[Opening Input data section]

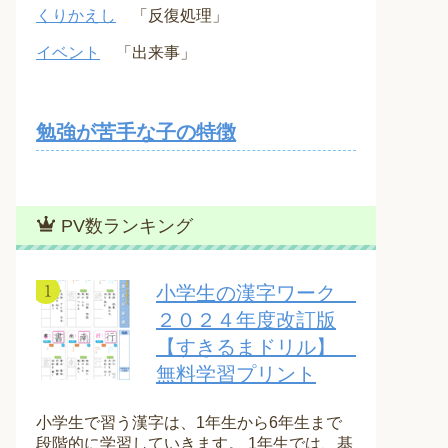
くりかえし
「反復処理」
イベント
「出来事」
勉強が苦手な子の特徴
PV数ランキング
小学生の漢字ワーク
２０２４年度改訂版
【すきるまドリル】
無料学習プリント
小学生で習う漢字は、1年生から6年生まで
段階的に学習していきます。 1年生では、基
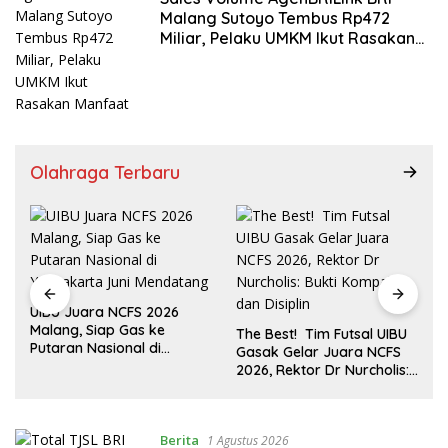
Malang Sutoyo Tembus Rp472
Miliar, Pelaku UMKM Ikut Rasakan
Manfaat
Olahraga Terbaru
UIBU Juara NCFS 2026
Malang, Siap Gas ke
The Best! Tim Futsal UIBU
Putaran Nasional di
Gasak Gelar Juara NCFS
Yogyakarta Juni
2026, Rektor Dr Nurcholis:
Mendatang
h
Bukti Kompak dan Disiplin
Berita
1 Agustus 2026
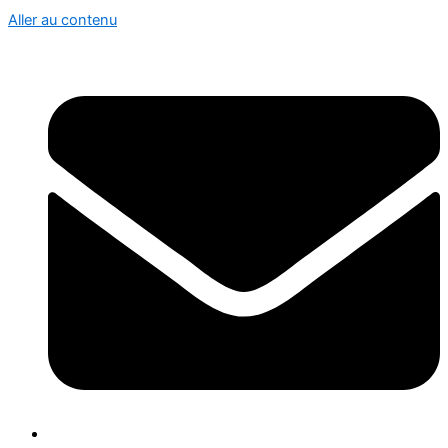
Aller au contenu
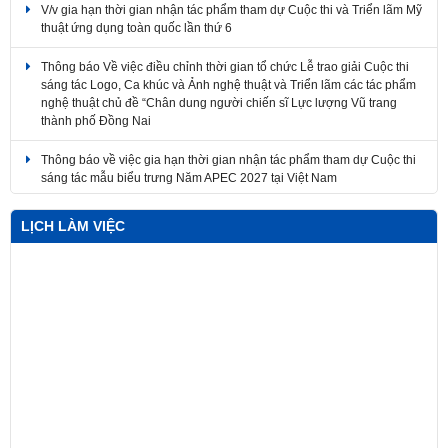
Thông báo Về việc điều chỉnh thời gian tổ chức Lễ trao giải Cuộc thi
sáng tác Logo, Ca khúc và Ảnh nghệ thuật và Triển lãm các tác phẩm
nghệ thuật chủ đề “Chân dung người chiến sĩ Lực lượng Vũ trang
thành phố Đồng Nai
Thông báo về việc gia hạn thời gian nhận tác phẩm tham dự Cuộc thi
sáng tác mẫu biểu trưng Năm APEC 2027 tại Việt Nam
Về việc điều chỉnh thời gian tổ chức Lễ trao giải Cuộc thi sáng tác
Logo, Ca khúc và Ảnh nghệ thuật và Triển lãm các tác phẩm nghệ
thuật
LỊCH LÀM VIỆC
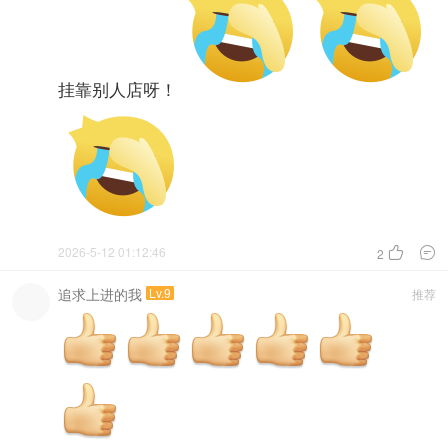
挂靠别人店呀！
2026-5-12 01:12:46


2
追求上进的我
Lv.9
推荐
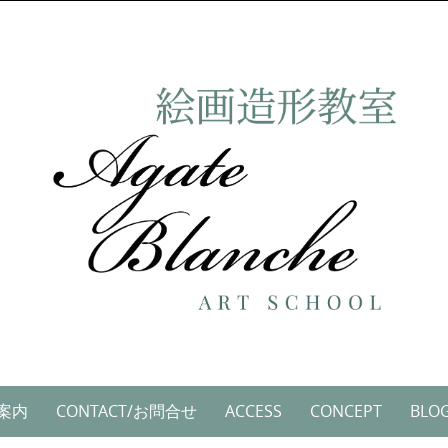
ご案内
CONTACT/お問合せ
ACCESS
CONCEPT
BLO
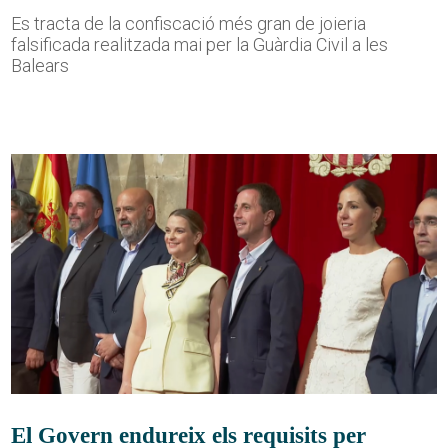
Es tracta de la confiscació més gran de joieria
falsificada realitzada mai per la Guàrdia Civil a les
Balears
El Govern endureix els requisits per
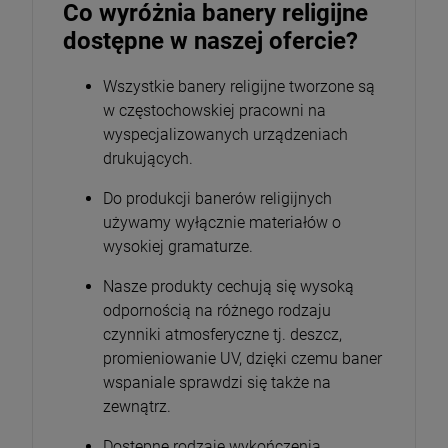
Co wyróżnia banery religijne
dostępne w naszej ofercie?
Wszystkie banery religijne tworzone są
w częstochowskiej pracowni na
wyspecjalizowanych urządzeniach
drukujących.
Do produkcji banerów religijnych
używamy wyłącznie materiałów o
wysokiej gramaturze.
Nasze produkty cechują się wysoką
odpornością na różnego rodzaju
czynniki atmosferyczne tj. deszcz,
promieniowanie UV, dzięki czemu baner
wspaniale sprawdzi się także na
zewnątrz.
Dostępne rodzaje wykończenia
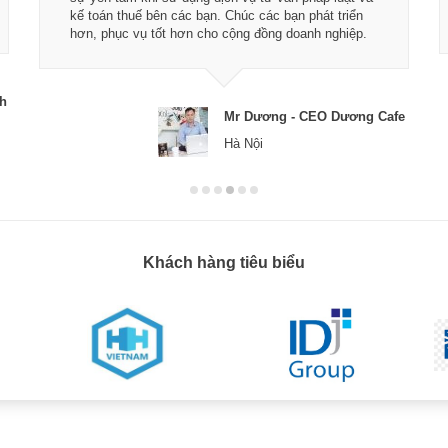
kế toán thuế bên các bạn. Chúc các bạn phát triển
hơn, phục vụ tốt hơn cho cộng đồng doanh nghiệp.
ch
Mr Dương - CEO Dương Cafe
Hà Nội
Khách hàng tiêu biểu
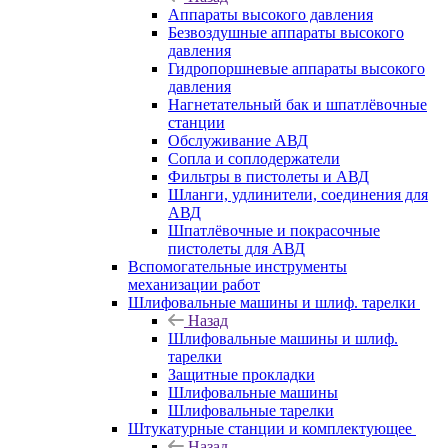
Аппараты высокого давления
Безвоздушные аппараты высокого
давления
Гидропоршневые аппараты высокого
давления
Нагнетательный бак и шпатлёвочные
станции
Обслуживание АВД
Сопла и соплодержатели
Фильтры в пистолеты и АВД
Шланги, удлинители, соединения для
АВД
Шпатлёвочные и покрасочные
пистолеты для АВД
Вспомогательные инструменты
механизации работ
Шлифовальные машины и шлиф. тарелки
Назад
Шлифовальные машины и шлиф.
тарелки
Защитные прокладки
Шлифовальные машины
Шлифовальные тарелки
Штукатурные станции и комплектующее
Назад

[Closing Input data section]

### What the exercise asks
Look through the records and gather every line containing "thời".

### Answer to this problem
Thông báo Về việc điều chỉnh thời gian tổ chức Lễ trao giải Cuộc thi
Thông báo về việc gia hạn thời gian nhận tác phẩm tham dự Cuộc thi
Về việc điều chỉnh thời gian tổ chức Lễ trao giải Cuộc thi sáng tác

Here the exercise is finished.